Steven Spielberg’s film adaptation of Michael Crichton’s hastily mined adventure sequel had its highlights, but ultimately fell far short of the 1993 original. Perhaps the biggest problem was its insistence on a GodzillaThe “T-Rex on the loose in San Diego” sequence, which Spielberg decided to add just weeks before filming began. The plan was originally to make this segment the focus of its own sequel – which it may have done The lost world far more coherent. As it is, however, it feels flashy and redundant. In addition, the sequence derails the narrative at a crucial point in the story.

Les Misérables (2012)

There was a lot of talk about Tom Hooper’s adaptation of the hit stage musical Les Misérables when it first came out. While critics praised Hugh Jackman and Anne Hathaway, one cast drew almost unanimous derision: Russell Crowe, who played the villainous Javert. In truth, Crowe’s performance is actually pretty good, but his singing is wildly cranked up by some of his classically trained co-stars. Replace Crowe with a Broadway-caliber singer and the whole movie clicks up a gear.

Russell Crowe in

Russell Crowe in “Les Miserables” (Universal)

Passengers (2016)

This sci-fi film, starring Jennifer Lawrence and Chris Pratt, saw Pratt’s character condemn Lawrence to a life of co-dependent isolation when he wakes her prematurely from cryosleep to keep him company aboard a luxury spaceship. As many suggested at the time, the film would have worked much better if it started at the moment Lawrence was awakened, so we could discover Pratt’s transgression when she does. Instead, there’s no twist here and significantly less intrigue as a result.

Spider-Man 3 (2007)

How to fix Spider-Man 3 is simple: get rid of Venom.
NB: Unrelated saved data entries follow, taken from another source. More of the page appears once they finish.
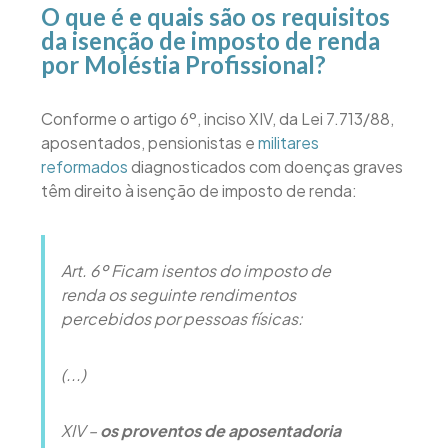
O que é e quais são os requisitos
da isenção de imposto de renda
por Moléstia Profissional?
Conforme o artigo 6º, inciso XIV, da Lei 7.713/88,
aposentados, pensionistas e
militares
reformados
diagnosticados com doenças graves
têm direito à isenção de imposto de renda:
Art. 6º Ficam isentos do imposto de
renda os seguinte rendimentos
percebidos por pessoas físicas:
(...)
XIV –
os proventos de aposentadoria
After the runaway success of the first two Spider man films, Sam Raimi should have been given carte blanche to do whatever he wanted with the third. Instead, studio executives forced Raimi to cram Spider-Man’s shockingly popular nemesis into a film that already featured two villains—Thomas Hayden Church’s Sandman and James Franco’s Harry Osbourne. Spidey 3The main problem was feeling crowded and underdeveloped. These are two problems that would have been at least partially solved by removing Venom – and with him comes Topher Grace’s lackluster performance.

'Spider-Man 3' saw Peter Parker face three separate supervillains (Sony)
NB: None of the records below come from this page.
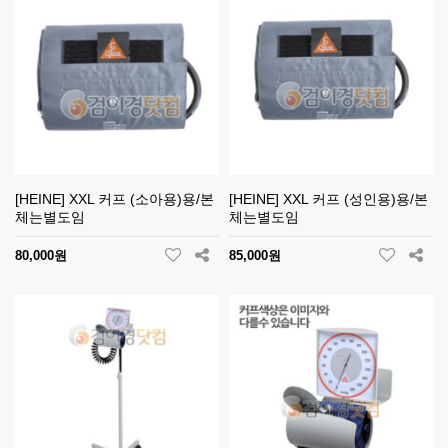
[HEINE] XXL 커프 (소아용)용/본
[HEINE] XXL 커프 (성인용)용/본
체는별도임
체는별도임
80,000원
85,000원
‘Spider-Man 3’ saw Peter Parker face three separate supervillains (Sony)

Star Trek into Darkness (2013)

JJ Abrams’ sequel to the generally well-liked one Star Trek reboot found a promising villain in Benedict Cumberbatch’s Commander John Harrison. When it is later revealed that he is actually the infamous franchise villain Khan, it all unravels. Just let him be an original enemy – the movie would be all the better for it.
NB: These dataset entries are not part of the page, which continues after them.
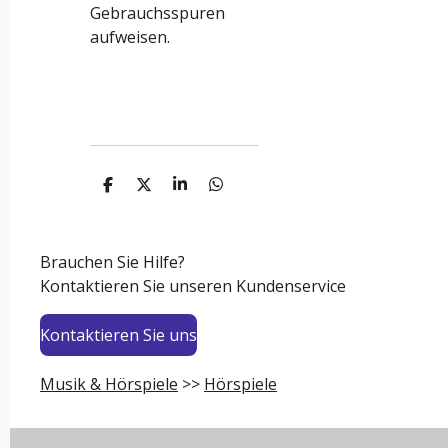
Gebrauchsspuren
aufweisen.
T
T
T
T
e
e
e
e
i
i
i
i
l
l
l
l
e
e
e
e
Brauchen Sie Hilfe?
n
n
n
n
Kontaktieren Sie unseren Kundenservice
Kontaktieren Sie uns
Musik & Hörspiele
>>
Hörspiele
Star Wars IX: The Rise of Skywalker (2019)

Okay, the “one change” needed to fix this low point in the franchise is pretty big and thus: get rid of the Emperor. The decision to bring back Ian McDiarmid’s villainous Emperor Palpatine, following his apparent demise in Return of the Jedi, was a disastrous one. It was never really explained in the film – the expository line “somehow Palpatine came back” – has been widely mocked on social media. Without him, the film would have found a far more compelling main villain in Kylo Ren (Adam Driver). Plus a narrative that wouldn’t be full of so many plot holes.

“They fly now”: “Rise of Skywalker” is considered by many Star Wars fans as the low point of the series (LucasFilm)

The Hobbit: An Unexpected Journey (2012)

It’s easy to see why Peter Jackson’s JRR Tolkein adaptation was split into three films – following the success of Lord of the Rings, it must have been financially irresistible to transform this modest prequel into an epic undertaking. But the results were undeniably sad. A standalone one-film adaptation of The Hobbit would have made much more sense, and had the potential to be much, much more compelling.